Note the emphasis on speed in the framing of Education 3.0. I am less concerned about LLM bullshit outside of education, in a professional setting, since part of becoming a professional is learning how to identify bullshitters in your area of expertise. But bullshit is an obstacle to learning: this is why during medical school in Serbia I opted for reading textbooks in English rather than inept translations to Serbian made by professors with an aptitude for bulshitting around ambiguity. This is, I suppose, the key reason why we need LLMs there in the first place for there is nothing stopping a motivated learner from browsing wikipedia, reading any number of freely available masterworks online, watching university lectures on YouTube, and interacting with professionals and fellow learners via email, social networks, Reddit and what not. But you need to be motivated either way: to be able to wait and learn without immediate feedback in a world without LLMs, or to be able to wade through hallucinations and bullshit that LLMs can generate immediately. Education faces a bootstrapping problem here, for how can you recognize LLM hallucinations in a field you yourself are just learning?
The through-line for all this is motivation.

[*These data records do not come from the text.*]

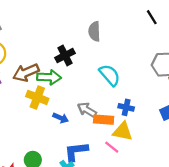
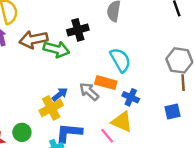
yellow cross: (37, 97) -> (51, 108), moved, turned 30
blue arrow: (61, 118) -> (60, 94), turned -72
orange rectangle: (104, 120) -> (106, 83), moved

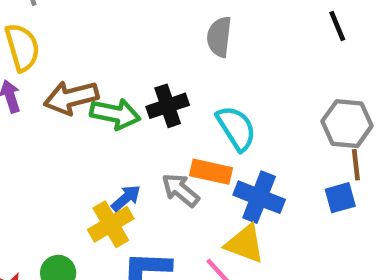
black cross: (78, 30) -> (168, 106), moved
blue cross: (131, 97) -> (259, 197), size x1.5
blue square: (173, 112) -> (340, 198), moved

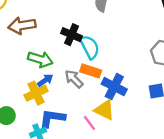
black cross: (168, 106) -> (72, 35), turned 36
green arrow: (115, 114) -> (40, 59), moved
cyan semicircle: (236, 128) -> (90, 47), moved

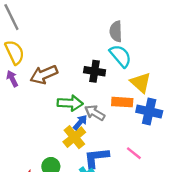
cyan semicircle: (90, 47) -> (120, 56), moved
gray arrow: (74, 79) -> (95, 113), moved
yellow triangle: (105, 110) -> (141, 83), moved, turned 30

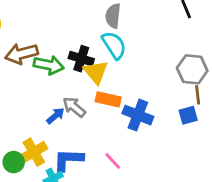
yellow triangle: (141, 83) -> (96, 72), moved
green arrow: (70, 103) -> (49, 65), moved
yellow cross: (74, 137) -> (34, 152), moved

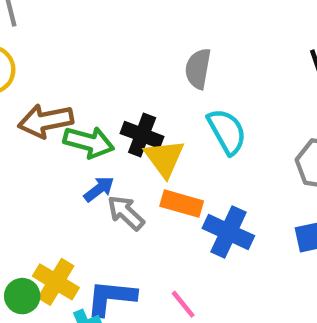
cyan semicircle: (114, 45) -> (227, 131), moved
blue arrow: (55, 116) -> (99, 189), moved
yellow cross: (34, 152) -> (56, 282), turned -32

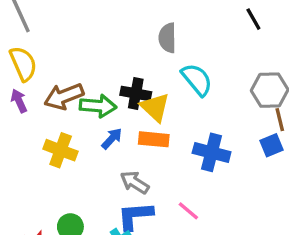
orange rectangle: (182, 204) -> (154, 139), moved
gray arrow: (126, 213) -> (135, 182), moved
yellow cross: (56, 282) -> (61, 150), moved

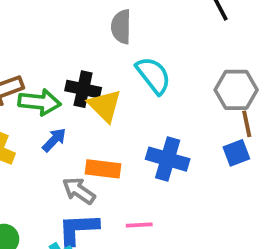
orange rectangle: (154, 139) -> (103, 169), moved
pink line: (188, 211) -> (139, 225), turned -45

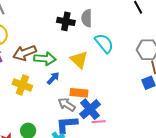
black cross: (83, 89) -> (66, 21), moved
blue cross: (168, 159) -> (90, 109), moved, turned 35

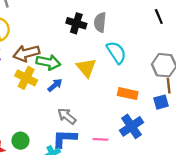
yellow cross: (22, 85) -> (26, 78), moved
orange rectangle: (79, 93) -> (128, 94), moved
blue cross: (90, 109) -> (132, 126), moved

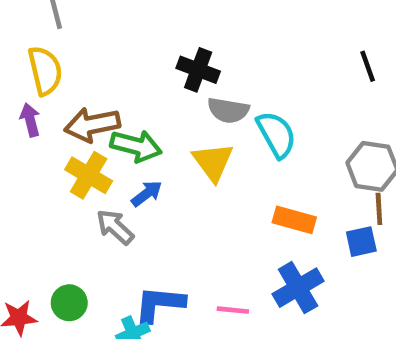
gray semicircle: (100, 22) -> (228, 110), moved, turned -90
gray arrow: (67, 116) -> (115, 227), moved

If you review papers in order to check a career development box, to get O1 visa/EB1 green card status, and/or get brownie points from a journal I suspect you would see it as a waste of time and take any possible shortcut. But if you review papers because of a sense of duty, for fun, or to satisfy a sadistic streak — perhaps all three! — why would you want to deprive yourself of the work? Education is the same: if you are learning for the sake of learning, why would you want to speed it up? Do you also listen to podcasts and watch YouTube lectures at 2x? Of course, many people are not into scientia gratia scientiae and are doing it to get somewhere or become something, in which case Education 2.0 should be right up their alley, along with the playback speed throttle.